Associate DIrector Regulatory Affairs CMC, Biosimilars, Zug/Zurich

This is a permanent role at an Associate Director grade, Global Regulatory Affairs CMC.

About the Client

They are a global research bio-/pharmaceutical organization, with a good count of marketed products and a focus on the space of neurology to deliver new drugs in order to address neurological diseases.

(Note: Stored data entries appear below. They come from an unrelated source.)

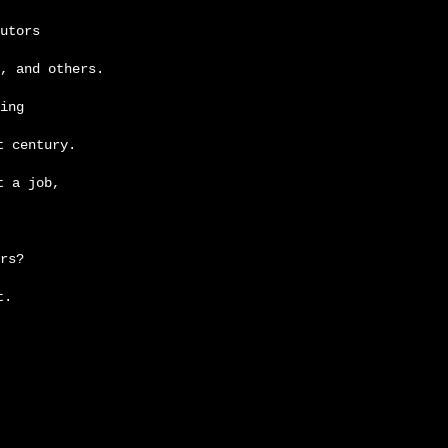
utors
, and others.
ing
t century.
t a job,
rs?
t.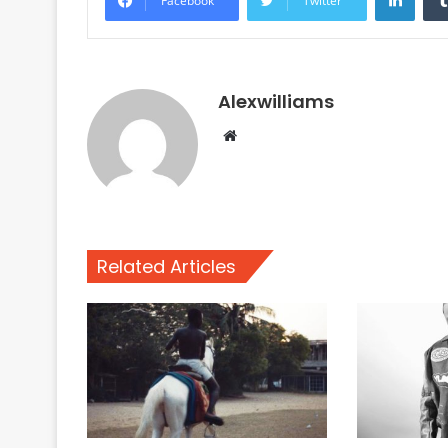
Facebook
Twitter
Alexwilliams
Website
Related Articles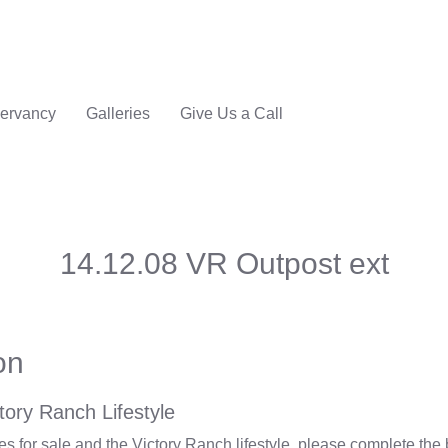
ervancy
Galleries
Give Us a Call
14.12.08 VR Outpost ext
on
tory Ranch Lifestyle
 for sale and the Victory Ranch lifestyle, please complete the 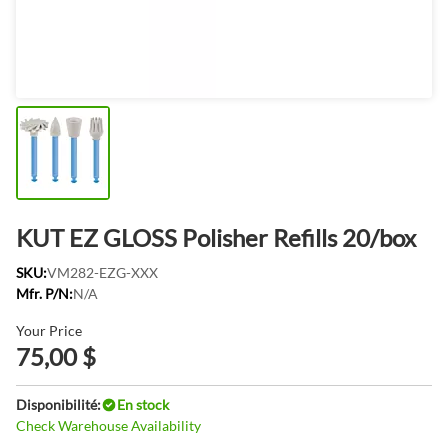
KUT EZ GLOSS Polisher Refills 20/box
SKU:
VM282-EZG-XXX
Mfr. P/N:
N/A
Your Price
75,00 $
Disponibilité:
En stock
Check Warehouse Availability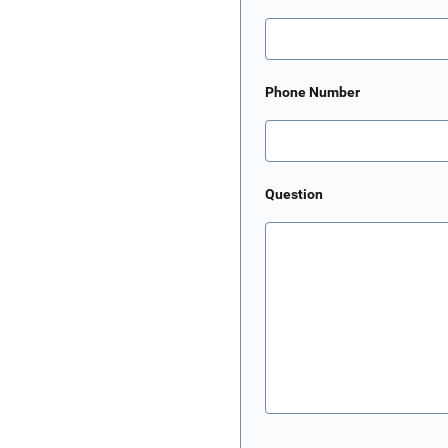
Phone Number
Question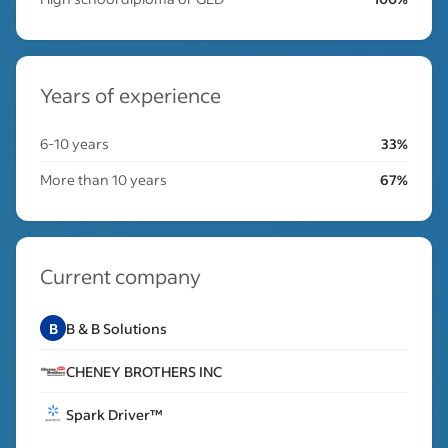
Years of experience
6-10 years
33%
More than 10 years
67%
Current company
B
B & B Solutions
CHENEY BROTHERS INC
Spark Driver™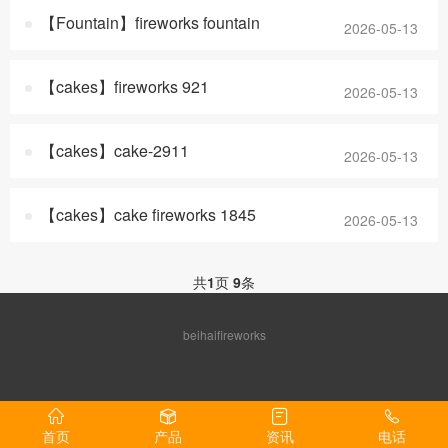
【Fountain】fireworks fountain
2026-05-13
【cakes】fireworks 921
2026-05-13
【cakes】cake-2911
2026-05-13
【cakes】cake fireworks 1845
2026-05-13
共
1
页
9
条
beihaifireworks
首页
产品
资讯
电话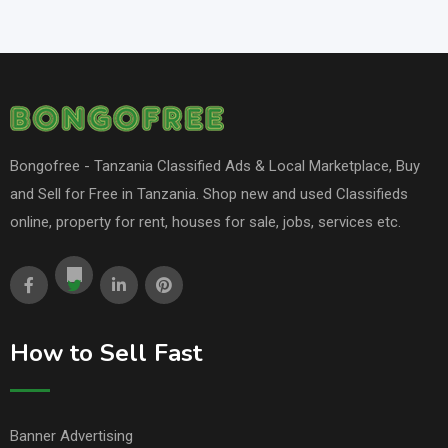
Bongofree - Tanzania Classified Ads & Local Marketplace, Buy
and Sell for Free in Tanzania. Shop new and used Classifieds
online, property for rent, houses for sale, jobs, services etc.
How to Sell Fast
Banner Advertising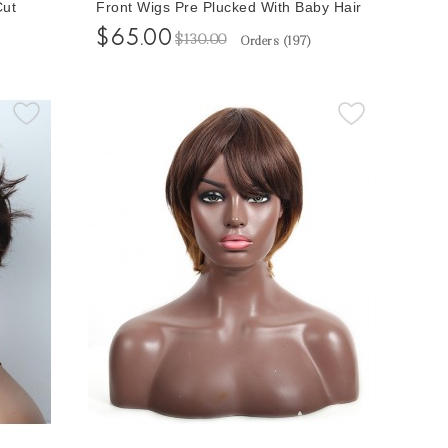
Cut
Front Wigs Pre Plucked With Baby Hair
 Bob
Short Human Hair Wigs Free Shipping
$65.00
$130.00
Orders (
197
)
Pixie Cutting Bob None Lace Wigs
Online For Sale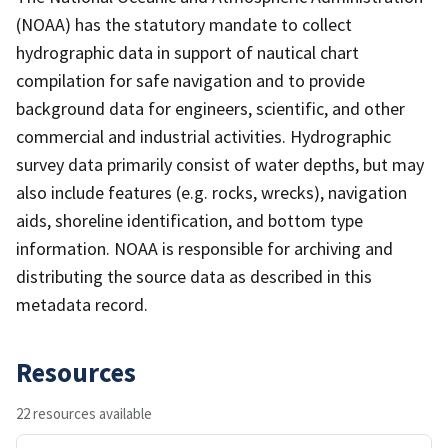
(NOAA) has the statutory mandate to collect
hydrographic data in support of nautical chart
compilation for safe navigation and to provide
background data for engineers, scientific, and other
commercial and industrial activities. Hydrographic
survey data primarily consist of water depths, but may
also include features (e.g. rocks, wrecks), navigation
aids, shoreline identification, and bottom type
information. NOAA is responsible for archiving and
distributing the source data as described in this
metadata record.
Resources
22 resources available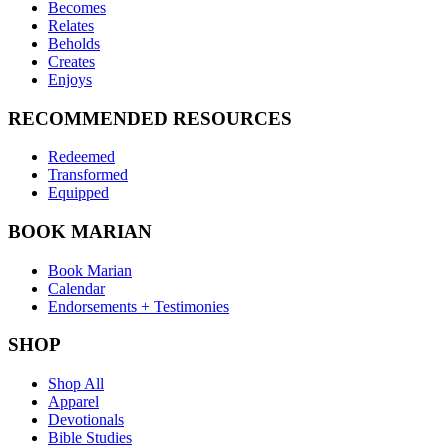
Becomes
Relates
Beholds
Creates
Enjoys
RECOMMENDED RESOURCES
Redeemed
Transformed
Equipped
BOOK MARIAN
Book Marian
Calendar
Endorsements + Testimonies
SHOP
Shop All
Apparel
Devotionals
Bible Studies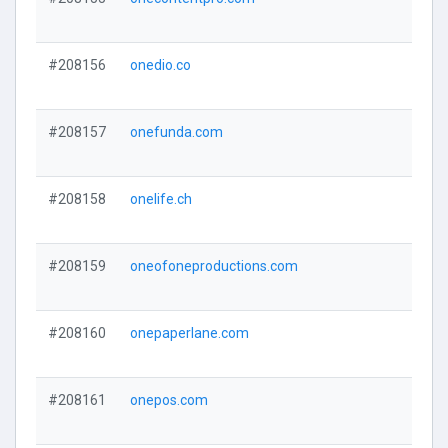
#208156
onedio.co
#208157
onefunda.com
#208158
onelife.ch
#208159
oneofoneproductions.com
#208160
onepaperlane.com
#208161
onepos.com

The company vision underpins the ambition to transform lives of the people with severe diseases for good and the focus is always the patients. They are continually working to advance and get new expertise to fulfill this objective and they now intend to expand the portfolio by bringing in their preclinical assets into the clinical phases.

About the role:

As the Global Regulatory CMC Lead, the responsibility of the development and delivery of regulatory CMC strategies will be your focus on, to innovate product development, initial approval and subsequent LCM activities for your assigned projects. After developing your GRP, the execution of the plan and the accounting of the requirements of the Health Authorities in different territories (US, EU, Japan and China) will be driven by you and supported by your regulatory team members.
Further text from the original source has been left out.